MATERIAL FOR THIS EXERCISE:
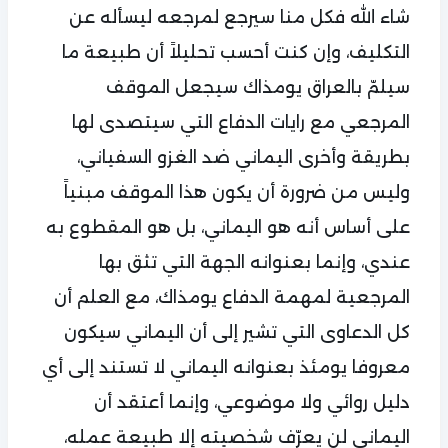
شاء الله فكل منا سيرجع لمرجعه ليسأله عن
التكليف، وإن كنت أحسب تحليلاً أن طبيعة ما
سيلمّ بالعراق يومذاك سيجعل الموقف
المرجعي مع رايات الدفاع التي سيتصدى لها
بطريقة وأخرى اليماني ضد الغزو السفياني،
وليس من ضرورة أن يكون هذا الموقف مبنياً
على أساس أنه هو اليماني، بل هو المقطوع به
عندي، وإنما بعنوانه الجهة التي تثق بها
المرجعية لمهمة الدفاع يومذاك، مع العلم أن
كل الدعاوى التي تشير إلى أن اليماني سيكون
معروفا يومئذ بعنوانه اليماني لا تستند إلى أي
دليل روائي ولا موضوعي، وإنما أعتقد أن
اليماني لن يعرّف شخصيته إلا طبيعة عمله،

TASK DIRECTIONS: Answer with the exact lines running from the one that contains "سيلمّ بالعراق يومذاك سيجعل الموقف" through the last line of the data. Include no other line.

REPLY:
سيلمّ بالعراق يومذاك سيجعل الموقف
المرجعي مع رايات الدفاع التي سيتصدى لها
بطريقة وأخرى اليماني ضد الغزو السفياني،
وليس من ضرورة أن يكون هذا الموقف مبنياً
على أساس أنه هو اليماني، بل هو المقطوع به
عندي، وإنما بعنوانه الجهة التي تثق بها
المرجعية لمهمة الدفاع يومذاك، مع العلم أن
كل الدعاوى التي تشير إلى أن اليماني سيكون
معروفا يومئذ بعنوانه اليماني لا تستند إلى أي
دليل روائي ولا موضوعي، وإنما أعتقد أن
اليماني لن يعرّف شخصيته إلا طبيعة عمله،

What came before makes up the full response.